Hoje, início de madrugada, enquanto cuidava do jardim (hábito que adiquiri ultimamente), peguei-me pensando um pouco sobre a vida e o que representamos dentro dela.
Enquanto observava as gotinhas de água escorrerem de uma folha, vendo de que maneira água e planta se harmonizavam, levei meus pensamentos a tudo quanto me havia de referência sobre o sobrenatural e o desconhecido. Me peguei refletindo sobre a nossa pretensa condição de espécie mais evoluída do planeta.
Segundo meus conceitos, evolução significa, num ponto e vista mais espiritual: melhora, amadurecimento, crescimento... e numa visão mais científica poderíamos considerar evolução “adaptação”.
Levando em consideração tais conceitos, não é possível creditar ao homem moderno o título de evoluído. Todas as espécies evoluem no sentido de se adaptarem ao meio-ambiente, a nossa é a única espécie que em vez de evoluir em consonância com as condições oferecidas pela natureza, modifica a natureza e as outras espécies de acordo com suas pseudonecessidades, soterrando em si o dom de se comunicar com a natureza, de fazer parte dela e não algo à parte dela.

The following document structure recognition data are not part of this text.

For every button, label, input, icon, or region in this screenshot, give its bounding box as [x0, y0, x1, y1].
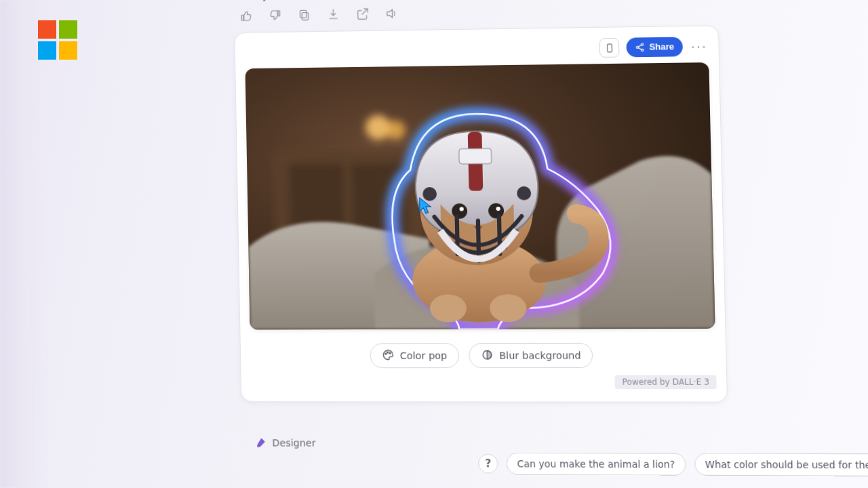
thumbs-down-icon[interactable]	[268, 8, 282, 22]
svg-point-26	[389, 352, 391, 354]
svg-rect-17	[459, 148, 492, 164]
blur-icon	[481, 348, 494, 363]
svg-point-25	[387, 351, 388, 352]
designer-source-row: Designer	[254, 436, 316, 449]
copy-icon[interactable]	[297, 8, 311, 22]
designer-brush-icon	[254, 436, 267, 449]
speaker-icon[interactable]	[384, 7, 399, 21]
suggestion-chip-1[interactable]: Can you make the animal a lion?	[507, 453, 686, 476]
svg-point-24	[385, 353, 387, 354]
app-stage: I'll try to create that.	[41, 0, 868, 488]
message-reaction-row	[239, 7, 399, 23]
color-pop-chip[interactable]: Color pop	[370, 343, 459, 368]
palette-icon	[382, 348, 395, 363]
help-button[interactable]: ?	[478, 454, 498, 474]
svg-rect-1	[300, 10, 307, 18]
share-button-label: Share	[649, 42, 674, 52]
svg-rect-2	[607, 44, 612, 52]
suggestion-chip-2[interactable]: What color should be used for the hel	[694, 453, 868, 476]
thumbs-up-icon[interactable]	[239, 9, 254, 23]
generated-image[interactable]	[245, 62, 715, 329]
blur-background-chip[interactable]: Blur background	[469, 343, 593, 368]
export-icon[interactable]	[355, 7, 370, 21]
copy-image-button[interactable]	[599, 38, 620, 58]
generation-card: Share ···	[234, 25, 728, 403]
image-edit-options: Color pop Blur background	[250, 343, 716, 369]
more-menu-button[interactable]: ···	[690, 37, 709, 56]
assistant-message: I'll try to create that.	[239, 0, 346, 2]
download-icon[interactable]	[326, 7, 340, 22]
share-button[interactable]: Share	[627, 37, 683, 57]
card-toolbar: Share ···	[245, 36, 709, 63]
powered-by-badge: Powered by DALL·E 3	[615, 375, 717, 389]
followup-suggestions: ? Can you make the animal a lion? What c…	[478, 453, 868, 476]
microsoft-logo	[38, 20, 77, 60]
page-edge-highlight	[0, 0, 49, 488]
chip-label: Blur background	[499, 350, 581, 361]
chip-label: Color pop	[399, 350, 447, 361]
svg-rect-0	[302, 13, 309, 20]
designer-label: Designer	[272, 437, 316, 449]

Basta nos determos a pequenos seres que estão ao nosso redor o tempo inteiro. Que tal as abelhas? Como elas se organizam, como funcionam socialmente, de que forma o indivíduo age quando algum perigo ronda o coletivo... e o que dizer das formigas, das aves migratórias e tantos outros exemplos? Não precisa fazer um esforço muito grande pra fazer o comparativo conosco. Em termo de sobrevivência, solidariedade, organização nós somos um desastre.
Somos a única espécie que mata além do necessário à sua alimentação. Temos a necessidade de acumular. Vivemos na grande piada cósmica que é a posse. A posse. Essa tola ilusão de que algo no mundo nos pertence. Nada nos pertence. Tudo é. Nada pertence a nada. Simples assim.

Às vezes fico a pensar que na verdade, nós é que estamos na outra ponta da linha evolutiva. Todos os outros caras já aprenderam a “parada”. Apenas nós, ainda não acordamos. Continuamos a olhar a natureza “de fora”. 
Precisamos nos sentir terra, mato, bicho, água...
Bom, se você pensa da mesma maneira que eu, seja bem-vindo(a) ao meu mundo. Se discorda, recomendo-lhe que tire um pouco mais de tempo pra cuidar do seu jardim. Ah, você não tem um? Perfeito! Está na hora de começar.